Chia seeds are a concentrated food containing healthy omega-3 fatty acids, carbohydrates, protein, fibre, antioxidants, and calcium. Chia seeds are an unprocessed, whole-grain food that can be absorbed by the body as seeds. Two tablespoons contain 139 calories, 4 grams of protein, 9 grams fat, 12 grams carbohydrates and 11 grams of fibre, plus vitamins and minerals.
Chia seed contains about a third of the recommended daily intake of fibre for adults. Chia seeds develop a gelatinous coating when exposed to liquids this contributes to Chia seed ability to slow down digestion. When the digestion is slowed the blood sugar levels, reducing and spikes in sugar levels and supporting sugar levels to remain more stabilized.
Chia's stabilizing effect on blood sugar fights insulin resistance. Chia seed also contains Tryptophan which helps regulate appetite, sleep and improve mood. Tryptophan helps your hunger feel satisfied. These benefits and effects of Chia seed on the body contribute to a more efficient metabolism, weight management and overall health.
Chia seeds also is a great source of protein for vegetarians a 28-gram serving of Chia has 4.4 grams of protein, nearly 10 percent of the daily value. Chia seeds are packed with omega-3 fatty acids, with nearly five grams are in a one-ounce serving.

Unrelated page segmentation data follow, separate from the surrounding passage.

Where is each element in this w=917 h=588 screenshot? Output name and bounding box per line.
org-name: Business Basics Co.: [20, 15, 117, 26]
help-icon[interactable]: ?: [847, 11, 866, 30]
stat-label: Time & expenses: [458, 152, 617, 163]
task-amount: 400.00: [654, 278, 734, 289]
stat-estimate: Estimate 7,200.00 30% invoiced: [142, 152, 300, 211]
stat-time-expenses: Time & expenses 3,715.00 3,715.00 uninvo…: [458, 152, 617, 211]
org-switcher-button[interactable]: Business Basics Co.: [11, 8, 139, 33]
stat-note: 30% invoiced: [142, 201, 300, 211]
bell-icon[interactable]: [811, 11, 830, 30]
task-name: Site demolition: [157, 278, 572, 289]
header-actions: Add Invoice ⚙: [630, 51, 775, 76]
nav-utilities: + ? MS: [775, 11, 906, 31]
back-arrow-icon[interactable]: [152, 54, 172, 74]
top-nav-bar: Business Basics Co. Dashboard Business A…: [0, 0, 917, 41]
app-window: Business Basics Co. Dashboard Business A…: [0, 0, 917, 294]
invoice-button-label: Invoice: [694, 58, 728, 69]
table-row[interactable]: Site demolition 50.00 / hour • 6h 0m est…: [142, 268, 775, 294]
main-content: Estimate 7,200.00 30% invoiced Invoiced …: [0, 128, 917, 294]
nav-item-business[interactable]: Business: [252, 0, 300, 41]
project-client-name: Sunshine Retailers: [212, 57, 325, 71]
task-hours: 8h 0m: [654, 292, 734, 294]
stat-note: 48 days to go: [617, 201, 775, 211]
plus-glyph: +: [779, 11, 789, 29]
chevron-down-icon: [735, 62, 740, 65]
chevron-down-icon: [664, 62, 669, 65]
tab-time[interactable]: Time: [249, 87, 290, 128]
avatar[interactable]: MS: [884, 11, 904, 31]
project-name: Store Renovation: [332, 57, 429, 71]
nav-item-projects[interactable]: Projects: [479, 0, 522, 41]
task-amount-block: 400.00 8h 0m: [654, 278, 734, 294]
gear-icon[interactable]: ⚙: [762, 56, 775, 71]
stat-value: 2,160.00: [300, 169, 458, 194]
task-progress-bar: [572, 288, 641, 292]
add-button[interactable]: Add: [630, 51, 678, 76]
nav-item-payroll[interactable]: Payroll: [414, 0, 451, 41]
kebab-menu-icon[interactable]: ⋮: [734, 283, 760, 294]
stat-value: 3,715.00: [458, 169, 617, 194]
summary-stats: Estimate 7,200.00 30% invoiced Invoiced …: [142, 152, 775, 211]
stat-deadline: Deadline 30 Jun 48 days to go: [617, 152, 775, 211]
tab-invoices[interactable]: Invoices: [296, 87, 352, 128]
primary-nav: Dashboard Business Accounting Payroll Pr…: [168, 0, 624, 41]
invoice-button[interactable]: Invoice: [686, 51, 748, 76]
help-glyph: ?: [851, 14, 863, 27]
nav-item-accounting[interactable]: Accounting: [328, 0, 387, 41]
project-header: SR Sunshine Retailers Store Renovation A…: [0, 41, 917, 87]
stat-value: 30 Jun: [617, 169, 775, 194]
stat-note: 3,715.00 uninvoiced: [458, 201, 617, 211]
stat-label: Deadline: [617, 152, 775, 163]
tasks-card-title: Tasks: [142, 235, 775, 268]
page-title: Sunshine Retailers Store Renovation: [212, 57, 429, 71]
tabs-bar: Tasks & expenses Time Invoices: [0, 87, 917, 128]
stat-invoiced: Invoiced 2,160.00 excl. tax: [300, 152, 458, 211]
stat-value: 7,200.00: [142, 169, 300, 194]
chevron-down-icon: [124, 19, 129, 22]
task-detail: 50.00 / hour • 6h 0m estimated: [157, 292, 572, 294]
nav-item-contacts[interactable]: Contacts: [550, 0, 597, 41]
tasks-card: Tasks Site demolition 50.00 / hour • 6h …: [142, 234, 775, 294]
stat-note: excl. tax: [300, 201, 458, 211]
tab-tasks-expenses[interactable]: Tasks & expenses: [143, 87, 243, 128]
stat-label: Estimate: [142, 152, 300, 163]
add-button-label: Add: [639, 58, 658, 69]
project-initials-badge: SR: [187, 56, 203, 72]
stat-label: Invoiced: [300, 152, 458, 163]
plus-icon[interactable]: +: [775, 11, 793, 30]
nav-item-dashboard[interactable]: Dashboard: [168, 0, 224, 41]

Chia seeds digest more efficiently than Flax seeds in the system.
Chia seeds contribute to the body`s ability to maintain bone and oral health and preventing osteoporosis because they contain important minerals of calcium, phosphorus and manganese. A serving of chia seeds has 18 per cent of the recommended daily intake for calcium.
One serving of chia seeds, or 28 grams, has 30 per cent of your recommended intake of manganese. Chia seed contains 27 per cent of your daily value for phosphorus. Phosphorus is also used by the body to synthesize protein for cell and tissue growth and repair.